Dolayısıyla, yürüttüğüm araştırmada ilerledikçe, zorla kaybedilenlerin, çoğunluğunun bedenleri hala bulunamamış olsa da başlarken düşündüğümün aksine, tamamının bedeninin kayıp olmadığını öğrendim. Kayıpların bir bölümünün cenazesi, çoğunlukla yakınlarının çabaları sonucu bulunmuş durumdaydı. Bu grup içinde, çok büyük ölçüde kaybedilen kişinin bedeni ya da kemikleri ailelerine devlet tarafından usulüne uygun bir şekilde teslim edilmemişti.

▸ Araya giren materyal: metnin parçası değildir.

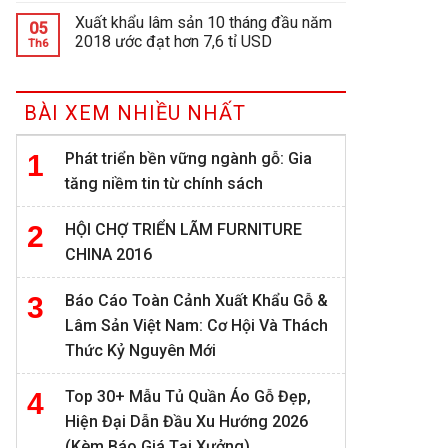
Xuất khẩu lâm sản 10 tháng đầu năm
05
2018 ước đạt hơn 7,6 tỉ USD
Th6
BÀI XEM NHIỀU NHẤT
Phát triển bền vững ngành gỗ: Gia
tăng niềm tin từ chính sách
HỘI CHỢ TRIỂN LÃM FURNITURE
CHINA 2016
Báo Cáo Toàn Cảnh Xuất Khẩu Gỗ &
Lâm Sản Việt Nam: Cơ Hội Và Thách
Thức Kỷ Nguyên Mới
Top 30+ Mẫu Tủ Quần Áo Gỗ Đẹp,
Hiện Đại Dẫn Đầu Xu Hướng 2026
(Kèm Báo Giá Tại Xưởng)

Ağır işkence izleri taşıyan bu bedenler, çoğunlukla yol kenarlarında, köylerin dışında kullanılmayan arazilerde, askeri bölgelere yakın boş arazilerde, boşaltılmış ya da çok az nüfusun kaldığı köylerin yakınlarında, su kuyularında, inşaatlarda ve çukur alanlarda bulunuyordu. (3) Kaybedilenlerin bedenleri, faillerin ceza almayacaklarına duydukları büyük güvenin sonucu olsa gerek, kolayca bulunabilecekleri bu yerlere üstünkörü bir şekilde atılmış ve bırakılmışlardı. Bedenlerin daha küçük bir kısmı ise, ailelerin muazzam çabaları sonucu Türkiye’nin farklı yerlerindeki kimsesiz mezarlıklarında bulunmuştu.

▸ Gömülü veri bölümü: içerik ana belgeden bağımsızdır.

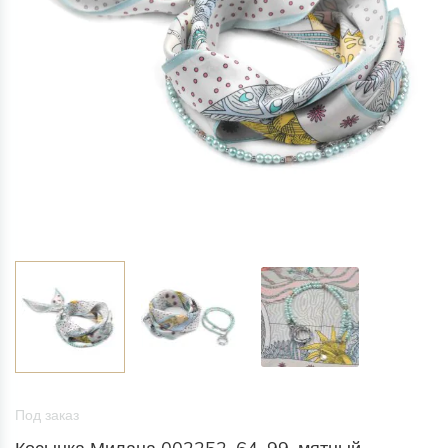
Под заказ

Bu örüntü, yani faillerin gözaltına alarak ya da kaçırarak özgürlüğünden alıkoyduğu ve işkenceli sorgudan geçirdikten sonra infaz ettiği kaybedilenlerin bedenlerini pek sakınmadan ve kolayca bulunacakları bir şekilde bırakıvermeleri örüntüsü, sadece Türkiye’ye has değildi üstelik. Türkiye’deki zorla kaybetme şekli, bu suçun sömürgecilik karşıtı ve etno-politik hareketleri hedef aldığı iki örnekle büyük benzerlik taşır. Bu örneklerden ilki, 1994’ten 2009’a kadar aralıklı olarak süren Birinci ve İkinci Çeçen Savaşı’nda Rusya Federasyonu güçlerinin kaybettiği Çeçenlerdir. İkincisi ise, Cezayir Bağımsızlık Savaşı’nın özellikle sonuna doğru, 1961 yılında aktif olan Fransız kontrgerilla örgütü L’Organisation de l'armée secrète (OAS) tarafından uygulandığı haliyle Cezayir’de kaybedilenleri işaret eder. Her iki örnekte de, tıpkı Türkiye’de olduğu gibi, kaybedilenlerin bedenlerinin önemli bir kısmı bulunamamış, bulunduğu durumda ise ağır işkence izleri taşıyan bu cenazeler boş askeri arazilere, yol kenarlarına, su kuyularına, inşaatların içine üstünkörü bir biçimde bırakılmış ve toplu mezarlarda gömülmüşlerdir. (4) Bu üç örneğin benzerliği, zorla kaybetme suçunu işleyen devlet (paramiliter) güçlerinin, sömürgeci şiddet ya da etno-politik çatışma bağlamında, bedeni ortadan kaldırma konusunda dikkat çekici bir lakayıtlık ve umursamazlıkla hareket ettiğini gösterir. Devlet, eğer sömürgeci veya etno-politik bir çatışmanın parçası olarak sömürgecilik karşıtı örgütün üyelerini ya da sempatizanlarını kaybediyorsa, genel kamuoyu tepkisinin zayıf olacağını düşünerek kaybettiklerinin bedenlerini ortadan kaldırmaya çoğunlukla tenezzül etmez. Sömürgecilik ölülere ve cenazelere saldırmak konusunda son derece rahattır.
III.
Türkiye devletinin ölülere, cenazelere ve mezarlıklara saldırma konusunda çok köklü bir geleneği var. Öte yandan bu devlet aynı zamanda farklı türden faşizmlerin güçlendiği içinde bulunduğumuz küresel eğilimin de içinde. Bugün, ölülere ve cenazelere yönelik saldırıların bu kadar artmasını böylesi bir ikili durum içinde değerlendirmek bana daha doğru geliyor. Türkiye hem kendi köklü devlet şiddeti geleneğini mevcut iktidarın Kürt savaşını körüklemesiyle birlikte tahkim ederek ölülere ve mezarlıklara yönelik şiddeti arttırdı hem de küresel düzeyde çok farklı faşizmler, aşırı sağ hareketler kendilerini ölülere, mezarlıklara ve kimi anma mekanlarına saldırarak, oraları tahrip ederek var ettiklerinden onlarla rezonans içinde hareket etti. Bu küresel bağlam, zaten bu konuda oldukça sofistike bir birikime sahip olan Türkiye devletinin bugünkü iktidar sahiplerinin elini iyice güçlendirdi.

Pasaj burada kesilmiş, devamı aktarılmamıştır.